Mares, U.S. Pat. No. 2,833,266, discloses a spearfishing gun provided with a hollow-type spear which slides over an inner barrel of the gun and under a short outer barrel located near the handle. A compressible stopper is provided inside the spear tip to seal the open end of the inner barrel so that as the spear is latched, or locked, into the gun, the gun may be energized without leaking. Latching occurs due to a notched area on the shaft of the spear engaging a clip in the gun handle. The gun is energized by an attached compressed air container. This type of gun presents a typical but serious hazard to the user, since the gun is under high pressure while it is loaded and accidental discharge of the spear may occur. Once the spear is in place, the gun is always under an energized condition, so that mishandling may be hazardous.
Englis, U.S. Pat. No. 3,102,525, discloses an underwater dart or spear gun where the dart is placed over a short barrel of the gun similar to Mares. A CO2 -cartridge is located in the tip of the hollow dart, so that pulling the trigger forces a pointed-tip rod to extend into the dart to puncture the CO2 -cartridge, thus propelling the dart. This gun is also hazardous and must be carefully handled, since there is necessarily a very short distance from the pointed tip rod to the CO2 -cartridge, resulting in the possibility of accidental discharge. Furthermore, upon puncture of the cartridge, pressure is allowed to build in the gun, and the arrow is released only after complete depression of the trigger. This device suffers the further disadvantage that the darts are re-usable only after disassembly and replacement of the CO2 -cartridge.
Enfield, U.S. Pat. No. 2,957,468, is similar to Englis and also discloses a hollow arrow which slides over the barrel of the gun, and which is provided with a CO2 -cartridge in the tip of the arrow. The arrow is latched, or locked, onto the barrel and a pointed-tip rod moves forward upon pulling the trigger to puncture the CO2 -cartridge to propel the arrow. This device, of course, suffers the same disadvantages of the Englis device.

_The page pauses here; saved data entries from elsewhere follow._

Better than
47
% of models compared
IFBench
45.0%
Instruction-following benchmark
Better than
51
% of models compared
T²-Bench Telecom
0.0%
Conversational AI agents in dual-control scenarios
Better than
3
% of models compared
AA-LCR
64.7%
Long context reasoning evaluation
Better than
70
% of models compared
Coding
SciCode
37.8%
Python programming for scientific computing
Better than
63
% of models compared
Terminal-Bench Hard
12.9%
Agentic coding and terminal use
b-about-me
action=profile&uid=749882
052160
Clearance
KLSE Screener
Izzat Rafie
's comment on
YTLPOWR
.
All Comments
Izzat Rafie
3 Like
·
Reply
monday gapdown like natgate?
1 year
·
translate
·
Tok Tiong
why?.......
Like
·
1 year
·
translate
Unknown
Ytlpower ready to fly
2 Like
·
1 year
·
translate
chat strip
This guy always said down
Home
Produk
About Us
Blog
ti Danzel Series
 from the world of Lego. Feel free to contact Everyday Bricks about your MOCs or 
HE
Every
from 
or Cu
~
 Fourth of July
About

Andina, U.S. Pat. No. 2,723,656, discloses a gun in which a hollow dart fits inside the barrel of the gun and latches in place. Pressure is built up in the barrel to pressurize the dart prior to firing. The pressure build-up, of course, imparts the same disadvantage to this gun as described above, in that the hazard of accidental discharge always exists.
The novel arrow gun pursuant to the present invention obviates the disadvantages of the prior art and provides a highly accurate and powerful gun which is also safe to handle whether loaded or unloaded. It relieves the danger associated with prior art guns which energize the gun after the arrow is loaded and prior to firing. Accordingly, accidental discharge and the associated risk of injury is minimized or eliminated in the present invention. The present invention also provides a novel means for holding the arrow in place on the barrel after loading so that latching or locking the arrow in place is eliminated. Accordingly, jamming of the firing mechanism is avoided, and the arrow may be disengaged if necessary without firing the gun simply by sliding the arrow off the barrel.

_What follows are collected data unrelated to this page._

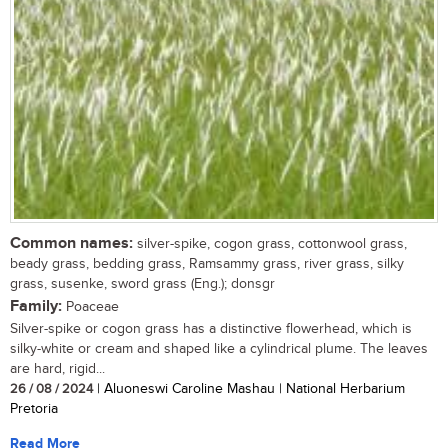
Common names:
silver-spike, cogon grass, cottonwool grass,
beady grass, bedding grass, Ramsammy grass, river grass, silky
grass, susenke, sword grass (Eng.); donsgr
Family:
Poaceae
Silver-spike or cogon grass has a distinctive flowerhead, which is
silky-white or cream and shaped like a cylindrical plume. The leaves
are hard, rigid...
26 / 08 / 2024
| Aluoneswi Caroline Mashau | National Herbarium
Pretoria
Read More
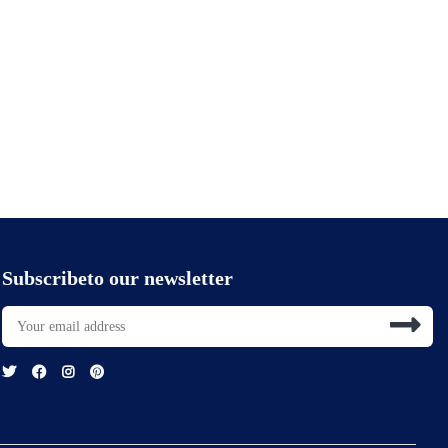
Subscribeto our newsletter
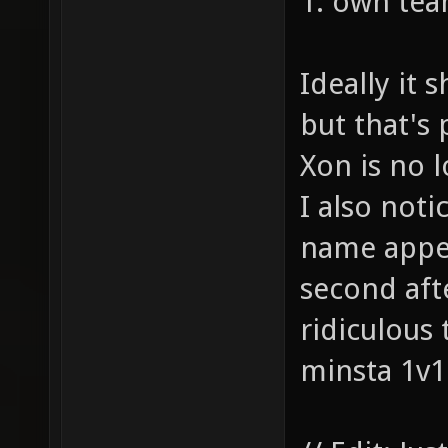
1: own tea
Ideally it 
but that's
Xon is no l
I also not
name appea
second aft
ridiculous 
minsta 1v1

Several guns disclosed in the prior art attempt to avoid the problem of latching or locking the arrow into the barrel. However, these guns, such as the gun disclosed in Hanshaw, U.S. Pat. No. 2,839,862, use a solid arrow or harpoon which fits into the barrel and is provided with a stopper-like end which seals the barrel after the arrow is inserted so that pressure builds up behind the stopper of the arrow to eventually force the arrow out of the barrel upon firing. Hanshaw also provides a stopper-like seal at the open end of the barrel, so that a hazardous pressure build-up may exist in the event the seal is too tight or the arrow jams. However, if the seal is not tight enough upon firing, the pressure will not be great enough to effectively propel the arrow.
A further disadvantage associated with the guns such as Hanshaw is that, due to the tolerances necessary to effect the proper build-up of pressure, arrows or harpoons with fletching may not be used. The fletching, of course, provides for accuracy in the flight of the arrow after firing. While the use of arrows or darts with fletching is possible in some guns in which the arrow is placed over the barrel, such as disclosed in Englis above, the fletching must be manually aligned upon loading to straddle the sides of the gun to allow for latching the arrow onto the barrel. In addition, if an outer barrel is provided such as that disclosed in Mares, the fletching again becomes prohibitive to the use of the gun.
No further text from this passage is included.